In today’s Vistage CEO group meeting, we had a good discussion about our fundamental “rules of engagement” in our group. After some deliberation, we boiled it down to four basic rules. After thinking about this after our meeting, I realized that these rules are appropriate for any group discussion – whether it’s a business meeting or a volunteer group meeting. For those of us who attend a lot of meetings, it’s easy to let our guard down and “leave the room” from an attention standpoint. I’ve been guilty of it myself. By checking out, we do everyone in the room a disservice, including ourselves.
The four rules of conduct we outlined in my CEO group meeting are as follow:
- Be present. Beyond just “showing up,” this means being alert and engaged in the conversation.
- Listen. This one is pretty obvious. Spend more time listening with sincere interest and avoid the temptation to quickly share your opinion or knowledge. Making eye contact and taking notes demonstrates that you are actively listening to the conversation.
- Contribute. If you have something meaningful to add, make the effort. If you have a question, ask it. Often times there are others in the room that might be wondering the same thing but are perhaps afraid to ask a “stupid question.” Likewise, don’t feel compelled to “contribute” if you don’t have anything to add to others’ contributions (see rule #2…).
- Be accountable.
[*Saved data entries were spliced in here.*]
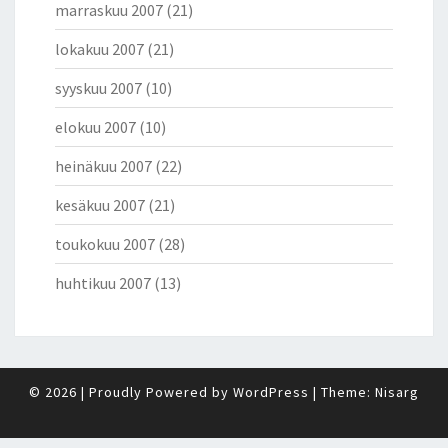
marraskuu 2007
(21)
lokakuu 2007
(21)
syyskuu 2007
(10)
elokuu 2007
(10)
heinäkuu 2007
(22)
kesäkuu 2007
(21)
toukokuu 2007
(28)
huhtikuu 2007
(13)
© 2026
|
Proudly Powered by
WordPress
|
Theme:
Nisarg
If you commit to do something during the meeting, get it done and report results back to the group. Likewise, hold others accountable for their commitments.
Sure, this is pretty basic stuff. However, in the case of our group, it was a valuable and timely refresher to reflect back on some of our fundamental expectations of each other – expectations that could apply to many of us that work with project teams, small groups and volunteer committees.